> [ACTIVITY]: The result should be an exact copy of the lines from the one with "Merkle se distingue" through the last line of the data below, both included.

> [DATA LISTING]:
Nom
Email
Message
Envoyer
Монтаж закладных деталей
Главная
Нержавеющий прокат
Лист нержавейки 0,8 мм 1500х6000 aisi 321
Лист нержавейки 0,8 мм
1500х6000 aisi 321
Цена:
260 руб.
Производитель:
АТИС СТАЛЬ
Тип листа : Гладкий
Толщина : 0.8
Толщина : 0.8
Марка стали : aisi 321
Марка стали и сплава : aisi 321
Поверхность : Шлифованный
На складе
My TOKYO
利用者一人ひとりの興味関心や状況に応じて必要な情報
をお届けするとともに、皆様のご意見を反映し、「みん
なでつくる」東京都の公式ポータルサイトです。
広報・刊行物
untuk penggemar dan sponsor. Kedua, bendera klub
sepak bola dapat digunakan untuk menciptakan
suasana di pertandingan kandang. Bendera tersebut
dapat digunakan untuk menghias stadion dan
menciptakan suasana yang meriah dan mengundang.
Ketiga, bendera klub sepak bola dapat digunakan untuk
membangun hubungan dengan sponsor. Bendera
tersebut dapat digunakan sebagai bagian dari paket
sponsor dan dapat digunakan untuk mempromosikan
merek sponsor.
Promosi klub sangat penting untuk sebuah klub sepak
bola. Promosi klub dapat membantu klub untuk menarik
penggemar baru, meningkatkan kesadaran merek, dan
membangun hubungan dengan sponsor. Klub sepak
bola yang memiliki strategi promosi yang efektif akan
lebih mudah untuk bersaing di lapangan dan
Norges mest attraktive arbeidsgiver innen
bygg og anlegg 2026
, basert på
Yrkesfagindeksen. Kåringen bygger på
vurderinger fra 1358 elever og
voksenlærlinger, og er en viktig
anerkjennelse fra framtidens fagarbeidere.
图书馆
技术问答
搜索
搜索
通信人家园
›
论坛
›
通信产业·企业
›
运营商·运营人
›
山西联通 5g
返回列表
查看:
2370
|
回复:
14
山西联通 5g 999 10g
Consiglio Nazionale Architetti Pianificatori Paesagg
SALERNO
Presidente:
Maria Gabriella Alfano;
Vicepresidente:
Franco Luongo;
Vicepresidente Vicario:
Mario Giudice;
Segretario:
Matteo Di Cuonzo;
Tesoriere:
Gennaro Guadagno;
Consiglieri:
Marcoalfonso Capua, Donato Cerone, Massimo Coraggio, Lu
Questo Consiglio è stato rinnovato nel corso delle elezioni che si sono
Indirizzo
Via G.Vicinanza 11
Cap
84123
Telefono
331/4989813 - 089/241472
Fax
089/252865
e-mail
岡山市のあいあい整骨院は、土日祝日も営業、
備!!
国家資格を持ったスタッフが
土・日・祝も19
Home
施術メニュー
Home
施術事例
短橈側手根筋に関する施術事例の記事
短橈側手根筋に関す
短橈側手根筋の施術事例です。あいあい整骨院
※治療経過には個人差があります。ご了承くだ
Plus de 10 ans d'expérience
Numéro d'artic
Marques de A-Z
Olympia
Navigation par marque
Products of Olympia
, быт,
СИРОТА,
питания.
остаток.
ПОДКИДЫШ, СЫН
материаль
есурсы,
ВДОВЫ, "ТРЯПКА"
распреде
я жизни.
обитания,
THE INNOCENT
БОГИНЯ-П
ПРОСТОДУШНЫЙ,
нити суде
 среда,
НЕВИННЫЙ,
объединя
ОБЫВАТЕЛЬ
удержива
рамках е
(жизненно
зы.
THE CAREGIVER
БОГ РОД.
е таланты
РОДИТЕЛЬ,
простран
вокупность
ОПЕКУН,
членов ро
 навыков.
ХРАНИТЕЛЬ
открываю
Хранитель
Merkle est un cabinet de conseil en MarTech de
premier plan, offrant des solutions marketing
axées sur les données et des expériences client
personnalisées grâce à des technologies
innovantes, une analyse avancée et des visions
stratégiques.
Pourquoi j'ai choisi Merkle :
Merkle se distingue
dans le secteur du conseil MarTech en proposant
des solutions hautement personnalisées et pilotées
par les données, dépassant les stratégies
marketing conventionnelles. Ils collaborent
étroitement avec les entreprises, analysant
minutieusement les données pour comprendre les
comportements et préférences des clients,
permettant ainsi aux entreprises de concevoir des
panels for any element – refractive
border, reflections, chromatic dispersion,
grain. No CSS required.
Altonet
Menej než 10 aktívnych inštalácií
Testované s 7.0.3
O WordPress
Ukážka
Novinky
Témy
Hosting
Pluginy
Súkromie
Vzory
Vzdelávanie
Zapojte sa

> [EXERCISE RESULT]:
Merkle se distingue
dans le secteur du conseil MarTech en proposant
des solutions hautement personnalisées et pilotées
par les données, dépassant les stratégies
marketing conventionnelles. Ils collaborent
étroitement avec les entreprises, analysant
minutieusement les données pour comprendre les
comportements et préférences des clients,
permettant ainsi aux entreprises de concevoir des
panels for any element – refractive
border, reflections, chromatic dispersion,
grain. No CSS required.
Altonet
Menej než 10 aktívnych inštalácií
Testované s 7.0.3
O WordPress
Ukážka
Novinky
Témy
Hosting
Pluginy
Súkromie
Vzory
Vzdelávanie
Zapojte sa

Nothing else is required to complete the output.